SaaS (Software as a Service) / General Terms and Conditions / Terms of Use
Overview of the legal structuring measures
In particular, the following must be taken into account in the legal structure
the design of the general terms and conditions (GTC) of the SaaS platform (also: terms of use), i.e. the contractual relationship between the provider and the customer
compliance with information obligations
the design of the platform in accordance with e-commerce law, including the necessary technical measures (e.g. an email to confirm access to a registration application)
compliance with data protection law when designing the technology, e.g. when integrating cookies
the design of the content of the "Data protection" page, i.e. the privacy policy or data protection information
compliance with consumer law if customers may be consumers
the design to prevent warnings if consumers are not intended to be customers
the limitation of liability risks, e.g. in the event of the failure of a rented server
the warning-proof design of all advertising statements in text and images, in particular in accordance with competition law (UWG) and trademark law (MarkenG, UMV) as well as sector-specific laws depending on the subject matter of the SaaS platform
the proper integration of third-party content, such as third-party images and their licenses
the consideration and reduction of liability risks with regard to the setting of hyperlinks or "framing", such as YouTube videos
compliance with the German Price Indication Ordinance (PAngV)
compliance with third-party license terms, e.g. if parts of the SaaS platform are based on open source software
the design of the legal notice
Prioritizing the legal issues
In view of the scope of the regulations to be observed, a measured assessment must be made of which steps are necessary and to what extent. For example, the design of the general terms and conditions of the SaaS platform should be in place from the outset in order to ensure that the necessary contractual rights and obligations towards all customers become part of the contract.

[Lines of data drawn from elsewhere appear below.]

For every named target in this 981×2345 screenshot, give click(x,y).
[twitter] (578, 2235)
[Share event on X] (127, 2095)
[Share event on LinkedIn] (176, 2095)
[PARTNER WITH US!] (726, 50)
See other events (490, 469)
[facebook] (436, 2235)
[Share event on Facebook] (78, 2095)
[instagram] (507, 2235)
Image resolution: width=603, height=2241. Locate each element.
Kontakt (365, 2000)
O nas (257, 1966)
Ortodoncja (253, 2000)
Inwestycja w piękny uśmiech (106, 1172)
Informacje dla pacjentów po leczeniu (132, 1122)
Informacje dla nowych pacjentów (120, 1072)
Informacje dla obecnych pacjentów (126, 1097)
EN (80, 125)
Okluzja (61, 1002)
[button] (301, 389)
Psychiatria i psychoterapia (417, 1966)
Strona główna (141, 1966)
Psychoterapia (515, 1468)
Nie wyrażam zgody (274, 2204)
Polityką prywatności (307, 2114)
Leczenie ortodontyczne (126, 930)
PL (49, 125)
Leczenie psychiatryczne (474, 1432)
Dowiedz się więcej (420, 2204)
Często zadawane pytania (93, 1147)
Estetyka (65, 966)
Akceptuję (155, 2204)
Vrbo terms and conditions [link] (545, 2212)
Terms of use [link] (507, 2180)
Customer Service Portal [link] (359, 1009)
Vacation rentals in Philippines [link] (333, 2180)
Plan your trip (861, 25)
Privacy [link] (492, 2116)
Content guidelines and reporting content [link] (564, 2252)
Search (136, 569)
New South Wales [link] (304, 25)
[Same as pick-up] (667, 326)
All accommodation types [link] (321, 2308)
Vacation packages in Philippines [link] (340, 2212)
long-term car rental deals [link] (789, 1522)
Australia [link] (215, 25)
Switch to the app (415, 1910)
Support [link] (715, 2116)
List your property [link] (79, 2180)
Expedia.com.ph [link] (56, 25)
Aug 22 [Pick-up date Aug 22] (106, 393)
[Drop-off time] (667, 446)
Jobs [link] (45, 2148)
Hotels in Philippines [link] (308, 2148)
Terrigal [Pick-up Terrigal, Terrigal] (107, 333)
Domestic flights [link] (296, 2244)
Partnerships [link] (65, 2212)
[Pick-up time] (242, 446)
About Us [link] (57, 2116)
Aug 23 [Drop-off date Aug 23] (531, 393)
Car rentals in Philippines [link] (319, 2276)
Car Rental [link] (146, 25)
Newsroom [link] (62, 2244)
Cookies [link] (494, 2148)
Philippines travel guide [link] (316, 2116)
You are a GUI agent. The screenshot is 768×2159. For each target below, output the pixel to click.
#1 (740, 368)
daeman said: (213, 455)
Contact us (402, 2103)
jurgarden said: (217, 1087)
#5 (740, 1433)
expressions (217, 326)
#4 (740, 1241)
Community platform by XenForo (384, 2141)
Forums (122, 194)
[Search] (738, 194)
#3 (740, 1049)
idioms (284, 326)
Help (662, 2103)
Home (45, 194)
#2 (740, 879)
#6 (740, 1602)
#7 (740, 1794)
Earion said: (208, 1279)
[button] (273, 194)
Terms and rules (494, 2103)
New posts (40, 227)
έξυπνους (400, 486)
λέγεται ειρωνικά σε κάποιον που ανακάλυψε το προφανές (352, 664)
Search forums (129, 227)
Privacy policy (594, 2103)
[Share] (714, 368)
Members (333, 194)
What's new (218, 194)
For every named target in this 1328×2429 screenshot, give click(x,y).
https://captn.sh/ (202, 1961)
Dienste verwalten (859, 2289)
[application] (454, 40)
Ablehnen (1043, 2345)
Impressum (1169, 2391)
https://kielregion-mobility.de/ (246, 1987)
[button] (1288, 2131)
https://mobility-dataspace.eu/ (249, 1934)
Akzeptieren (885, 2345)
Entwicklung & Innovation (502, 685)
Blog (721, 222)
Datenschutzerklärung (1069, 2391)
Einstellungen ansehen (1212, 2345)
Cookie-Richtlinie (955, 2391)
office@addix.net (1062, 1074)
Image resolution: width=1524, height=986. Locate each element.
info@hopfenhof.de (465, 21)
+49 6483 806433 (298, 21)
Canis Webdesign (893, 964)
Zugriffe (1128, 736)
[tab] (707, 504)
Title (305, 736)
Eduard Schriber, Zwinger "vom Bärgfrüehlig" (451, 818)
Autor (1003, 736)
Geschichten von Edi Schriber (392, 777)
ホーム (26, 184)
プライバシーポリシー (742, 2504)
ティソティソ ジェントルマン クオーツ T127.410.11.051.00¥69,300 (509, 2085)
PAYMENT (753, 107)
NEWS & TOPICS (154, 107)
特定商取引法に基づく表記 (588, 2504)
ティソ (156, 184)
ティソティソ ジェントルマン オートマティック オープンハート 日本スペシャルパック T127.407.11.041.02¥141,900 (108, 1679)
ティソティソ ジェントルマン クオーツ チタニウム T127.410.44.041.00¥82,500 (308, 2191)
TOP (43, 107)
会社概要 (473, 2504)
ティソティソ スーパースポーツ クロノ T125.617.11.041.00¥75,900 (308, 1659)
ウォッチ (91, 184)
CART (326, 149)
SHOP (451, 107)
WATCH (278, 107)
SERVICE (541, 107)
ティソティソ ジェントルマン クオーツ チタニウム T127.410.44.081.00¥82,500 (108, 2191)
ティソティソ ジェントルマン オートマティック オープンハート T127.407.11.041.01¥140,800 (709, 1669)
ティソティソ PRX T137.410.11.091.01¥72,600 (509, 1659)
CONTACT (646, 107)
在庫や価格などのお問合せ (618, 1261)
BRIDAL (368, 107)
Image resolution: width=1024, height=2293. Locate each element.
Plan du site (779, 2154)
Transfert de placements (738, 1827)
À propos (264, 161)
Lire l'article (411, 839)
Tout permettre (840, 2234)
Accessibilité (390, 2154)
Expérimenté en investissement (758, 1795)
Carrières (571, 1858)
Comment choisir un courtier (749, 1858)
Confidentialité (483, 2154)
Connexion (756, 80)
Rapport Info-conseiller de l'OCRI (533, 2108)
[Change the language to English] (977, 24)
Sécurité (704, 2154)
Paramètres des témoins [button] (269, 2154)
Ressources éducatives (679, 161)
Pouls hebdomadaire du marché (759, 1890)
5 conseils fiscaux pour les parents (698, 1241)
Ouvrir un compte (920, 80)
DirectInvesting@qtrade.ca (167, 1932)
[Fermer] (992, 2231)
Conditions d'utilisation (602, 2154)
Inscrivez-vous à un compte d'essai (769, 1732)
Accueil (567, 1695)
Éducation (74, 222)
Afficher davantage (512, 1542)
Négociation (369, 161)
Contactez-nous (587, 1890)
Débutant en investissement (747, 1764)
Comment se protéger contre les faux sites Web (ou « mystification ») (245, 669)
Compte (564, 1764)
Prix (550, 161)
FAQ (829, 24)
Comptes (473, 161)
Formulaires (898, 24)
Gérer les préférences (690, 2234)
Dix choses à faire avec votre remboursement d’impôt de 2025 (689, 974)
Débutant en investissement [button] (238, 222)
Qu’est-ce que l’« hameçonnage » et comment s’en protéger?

Basic consideration: Operator of the platform
The first thing to consider, however, is who the platform operator should be. It is conceivable, for example, to establish a separate company (e.g. a GmbH). On the one hand, liability can be further limited via a separate company. On the other hand, the company also makes it possible to simply sell the platform at a later date - should this be desired. This is because all contracts and data protection relationships are concluded in the person of the platform operator. If the platform operator is therefore a natural person, a subsequent sale can cause considerable difficulties. If the platform was operated by a limited liability company (GmbH), the shares in the GmbH could be transferred comparatively easily.
Basic consideration: Orientation towards foreign countries
Another fundamental consideration concerns the question of which countries the SaaS platform should be aimed at. There is a certain degree of standardization within the EU and the EEA. However, there are still numerous differences that need to be taken into account, depending on the specific focus of the SaaS platform. In Germany, for example, a customer submits a contract offer by sending the registration form, which the platform operator can accept or reject. In France, on the other hand, the registration form on the SaaS platform is generally regarded as an offer by the operator that the customer can accept. The difference is significant for the question of when exactly the contract is concluded and at what point in time, for example, the general terms and conditions must be included or information about a consumer's right of withdrawal must be provided.
Fortunately, however, there is increasing standardization. From 25.05.2018, for example, the EU General Data Protection Regulation (GDPR) will come into force, meaning that a largely uniform data protection law will apply throughout Europe without the need to comply with national standards to a significant extent. On the other hand, it should be noted that the GDPR expressly stipulates that in the event of data protection violations, "dissuasive" fines that can amount to up to EUR 20 million or 4% of annual global turnover. Under the German Federal Data Protection Act (BDSG), the range of fines was only up to EUR 0.3 million. A breach of the GDPR may already exist if the required consent is missing.
Conclusion
As you can see from the topics presented, the design of the GTC for the SaaS platform is only one of many topics, albeit a fundamental one. It is interesting to note that under German law, there is not even an obligation to use GTCs. The use of GTCs is solely in your interest to limit liability and to define the rights and obligations in relation to the customer. Often, however, legally required information is also provided within GTCs. If no GTC are provided, this information must be contained in other documents. It is important to create a legal structure tailored to your SaaS platform with its special features.